To see how true that is, consider the fact that Charlie Hebdo – the “equal opportunity” offenders and defenders of all types of offensive speech - fired one of their writers in 2009 for writing a sentence some said was anti-Semitic (the writer was then charged with a hate crime offense, and won a judgment against the magazine for unfair termination). Does that sound like “equal opportunity” offending?

 

Nor is it the case that threatening violence in response to offensive ideas is the exclusive province of extremists claiming to act in the name of Islam. Terrence McNally’s 1998 play “Corpus Christi,” depicting Jesus as gay, was repeatedly cancelled by theaters due to bomb threats. Larry Flynt was paralyzed by an evangelical white supremacist who objected to Hustler‘s pornographic depiction of inter-racial couples. The Dixie Chicks were deluged with death threats and needed massive security after they publicly criticized George Bush for the Iraq War, which finally forced them to apologize out of fear. Violence spurred by Jewish and Christian fanaticism is legion, from abortion doctors being murdered to gay bars being bombed to a 45-year-old brutal occupation of the West Bank and Gaza due in part to the religious belief (common in both the U.S. and Israel) that God decreed they shall own all the land. And that’s all independent of the systematic state violence in the west sustained, at least in part, by religious sectarianism.

 

The New York Times‘ David Brooks today claims that anti-Christian bias is so widespread in America – which has never elected a non-Christian president – that “the University of Illinois fired a professor who taught the Roman Catholic view on homosexuality.” He forgot to mention that the very same university just terminated its tenure contract with Professor Steven Salaita over tweets he posted during the Israeli attack on Gaza that the university judged to be excessively vituperative of Jewish leaders, and that the journalist Chris Hedges was just disinvited to speak at the University of Pennsylvania for the Thought Crime of drawing similarities between Israel and ISIS.

 

That is a real taboo – a repressed idea – as powerful and absolute as any in the United States, so much so that Brooks won’t even acknowledge its existence.
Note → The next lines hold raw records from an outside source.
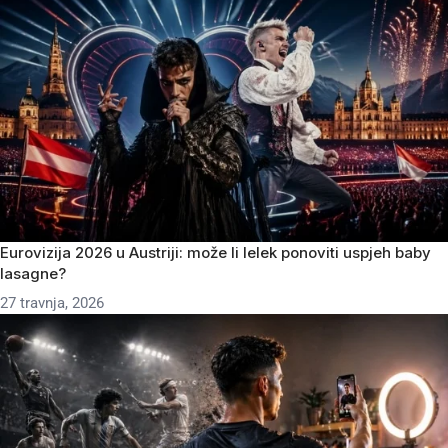
Eurovizija 2026 u Austriji: može li lelek ponoviti uspjeh baby
lasagne?
27 travnja, 2026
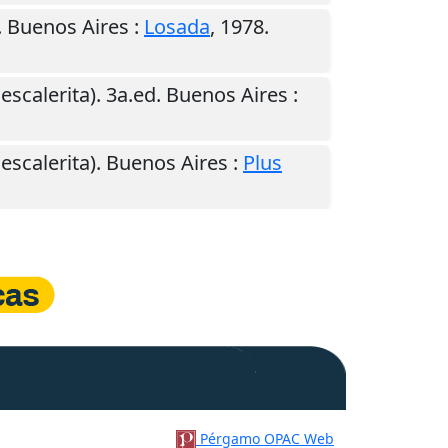
.
Buenos Aires
:
Losada
,
1978
.
 escalerita). 3a.ed.
Buenos Aires
:
 escalerita).
Buenos Aires
:
Plus
Pérgamo OPAC Web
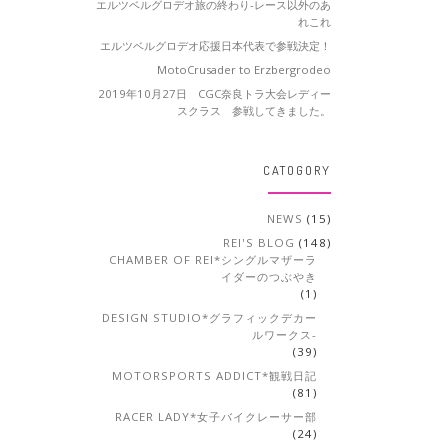
エルツベルグロデオ旅の終わり-レース以外のあ
れこれ
エルツベルグロデオ応援日本代表で参戦決定！
MotoCrusader to Erzbergrodeo
2019年10月27日 CGC奈良トラ大会レディー
スクラス 参戦してきました。
CATOGORY
NEWS
(15)
REI'S BLOG
(148)
CHAMBER OF REI*シングルマザーラ
イダーのつぶやき
(1)
DESIGN STUDIO*グラフィックデカー
ルワークス-
(39)
MOTORSPORTS ADDICT*観戦日記
(81)
RACER LADY*女子バイクレーサー部
(24)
It’s certainly more of a taboo in the U.S. than criticizing Muslims and Islam, criticism which is so frequently heard in mainstream circles – including the U.S. Congress – that one barely notices it any more.

 

This underscores the key point: there are all sorts of ways ideas and viewpoints are suppressed in the west. When those demanding publication of these anti-Islam cartoons start demanding the affirmative publication of those ideas as well, I’ll believe the sincerity of their very selective application of free speech principles. One can defend free speech without having to publish, let alone embrace, the offensive ideas being targeted. But if that’s not the case, let’s have equal application of this new principle.

 

https://firstlook.org/theintercept/2015/01/09/solidarity-charlie-hebdo-cartoons/

 

All the cartoons referrred to available in the original article.

 

One of the few articles I've seen defend freedom of speech for ALL, even when it comes to mad shithead clerics and that, absolutely spot on imo.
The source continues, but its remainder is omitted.